せっかくの秋晴れに本を読んでいるのも勿体なく感じてしまい、かといって先生の言いつけを破って、動いて悪くしても立つ瀬がないので、木陰と日向の間くらいに椅子を置き、てきとうな陽を浴びながら、気ままな風を感じながら、何もせず自然を堪能しているわけである。
この季節、人の心は移ろいやすいようで、普段はめったに人が来ることはないというのに、森に遊びにきたいという便りが、いくつか届くようになった。春に始めて、夏に盛り、ようやくひと段落するのが秋なのだろう。私としても森に客人を迎えられるのは嬉しい。ちょうど一年前に、青森から友を迎えたのが最後で、そのときは、ほうとうを作ったり、焼き芋をやったりした。どうせなら、新しい小屋を見てもらい、楽しんでもらいたいところだが、そうなると、早く小屋づくりをせねばと気持ちが急く一方、傷の癒える速さは変わらないのだから、ますますもどかしい気持ちになる。

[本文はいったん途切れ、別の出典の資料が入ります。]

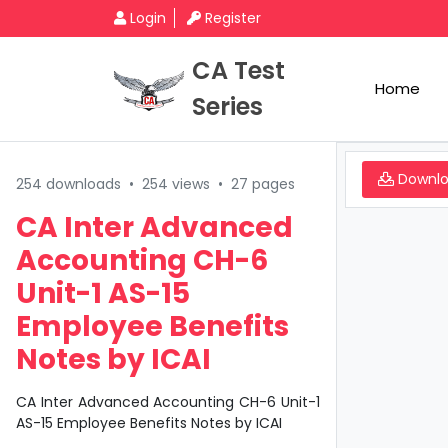
Login
Register
CA Test
Home
Series
Downl
254 downloads
•
254 views
•
27 pages
CA Inter Advanced
Accounting CH-6
Unit-1 AS-15
Employee Benefits
Notes by ICAI
CA Inter Advanced Accounting CH-6 Unit-1
AS-15 Employee Benefits Notes by ICAI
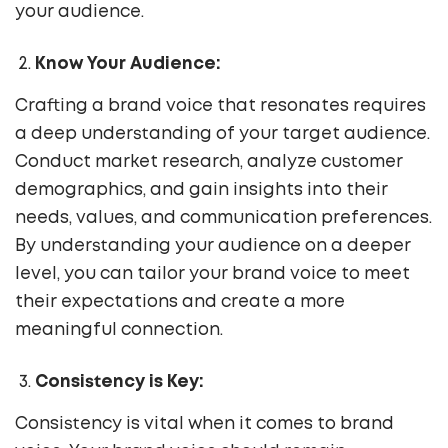
your audience.
Know Your Audience:
Crafting a brand voice that resonates requires
a deep understanding of your target audience.
Conduct market research, analyze customer
demographics, and gain insights into their
needs, values, and communication preferences.
By understanding your audience on a deeper
level, you can tailor your brand voice to meet
their expectations and create a more
meaningful connection.
Consistency is Key:
Consistency is vital when it comes to brand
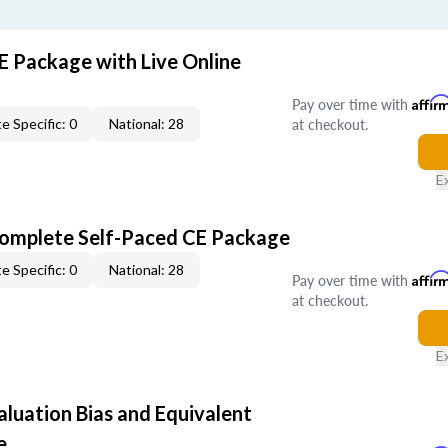
E Package with Live Online
Pay over time with
Affir
at checkout.
e Specific: 0
National: 28
E
Complete Self-Paced CE Package
e Specific: 0
National: 28
Pay over time with
Affir
at checkout.
E
aluation Bias and Equivalent
e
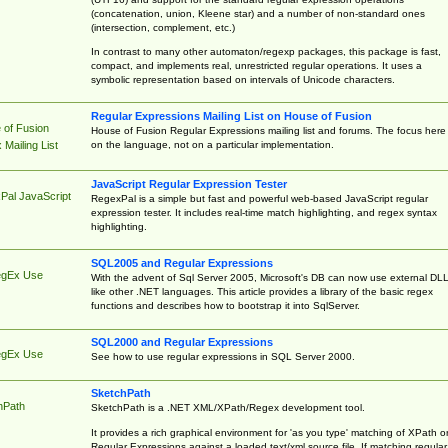
(concatenation, union, Kleene star) and a number of non-standard ones
(intersection, complement, etc.)
In contrast to many other automaton/regexp packages, this package is fast,
compact, and implements real, unrestricted regular operations. It uses a
symbolic representation based on intervals of Unicode characters.
Regular Expressions Mailing List on House of Fusion
 of Fusion
House of Fusion Regular Expressions mailing list and forums. The focus here 
on the language, not on a particular implementation.
Mailing List
JavaScript Regular Expression Tester
Pal JavaScript
RegexPal is a simple but fast and powerful web-based JavaScript regular
expression tester. It includes real-time match highlighting, and regex syntax
highlighting.
SQL2005 and Regular Expressions
egEx Use
With the advent of Sql Server 2005, Microsoft's DB can now use external DL
like other .NET languages. This article provides a library of the basic regex
functions and describes how to bootstrap it into SqlServer.
SQL2000 and Regular Expressions
egEx Use
See how to use regular expressions in SQL Server 2000.
SketchPath
hPath
SketchPath is a .NET XML/XPath/Regex development tool.
It provides a rich graphical environment for 'as you type' matching of XPath o
Regular Expressions against a loaded text/xml source file. If matching regular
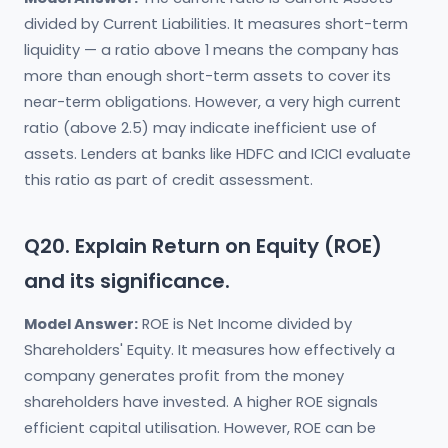
divided by Current Liabilities. It measures short-term
liquidity — a ratio above 1 means the company has
more than enough short-term assets to cover its
near-term obligations. However, a very high current
ratio (above 2.5) may indicate inefficient use of
assets. Lenders at banks like HDFC and ICICI evaluate
this ratio as part of credit assessment.
Q20. Explain Return on Equity (ROE)
and its significance.
Model Answer:
ROE is Net Income divided by
Shareholders' Equity. It measures how effectively a
company generates profit from the money
shareholders have invested. A higher ROE signals
efficient capital utilisation. However, ROE can be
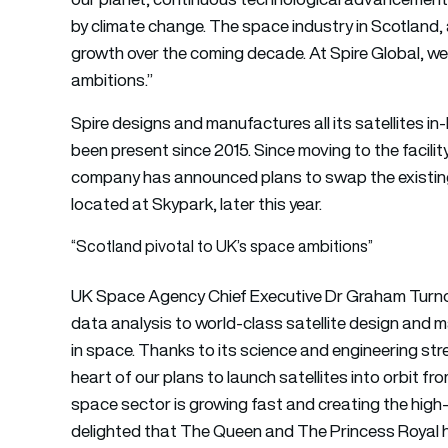
by climate change. The space industry in Scotland,
growth over the coming decade. At Spire Global, we 
ambitions.”
Spire designs and manufactures all its satellites in-
been present since 2015. Since moving to the facilit
company has announced plans to swap the existing 1
located at Skypark, later this year.
“Scotland pivotal to UK’s space ambitions”
UK Space Agency Chief Executive Dr Graham Turno
data analysis to world-class satellite design and m
in space. Thanks to its science and engineering str
heart of our plans to launch satellites into orbit f
space sector is growing fast and creating the high-s
delighted that The Queen and The Princess Royal h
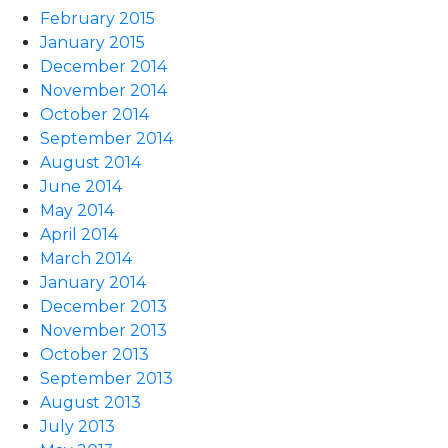
February 2015
January 2015
December 2014
November 2014
October 2014
September 2014
August 2014
June 2014
May 2014
April 2014
March 2014
January 2014
December 2013
November 2013
October 2013
September 2013
August 2013
July 2013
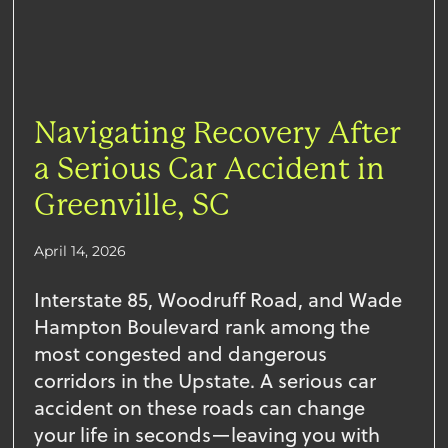
Navigating Recovery After
a Serious Car Accident in
Greenville, SC
April 14, 2026
Interstate 85, Woodruff Road, and Wade
Hampton Boulevard rank among the
most congested and dangerous
corridors in the Upstate. A serious car
accident on these roads can change
your life in seconds—leaving you with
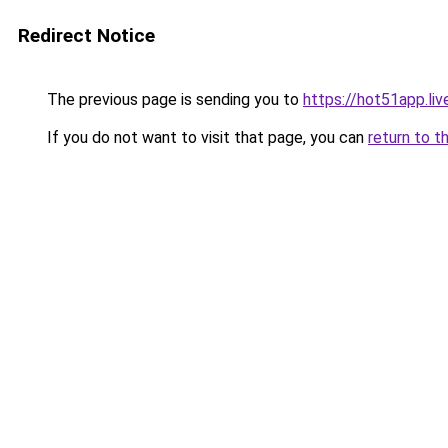
Redirect Notice
The previous page is sending you to
https://hot51app.liv
If you do not want to visit that page, you can
return to t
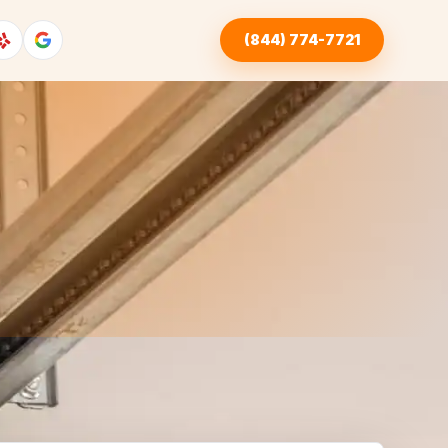
(844) 774-7721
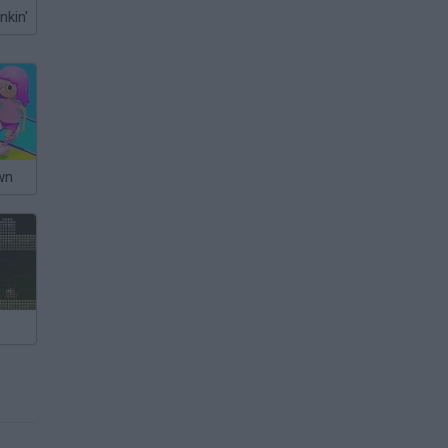
nkin'
wn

木を伐採し、抜根し、地面を整地して、転圧して、基礎を埋めて、土台を組み、柱を立て…と、先を考えると果てしなく、ならばもういっそ、彼らに手伝ってもらおうかと、潔く諦めかけている。我を捨てて、成り行きに身を任せようと思えると、なんだか心持ちも穏やかになる。死に場をうしなった身というなら、秋の風が吹くままに、自然の成り行きに委ねていればいいのだろう。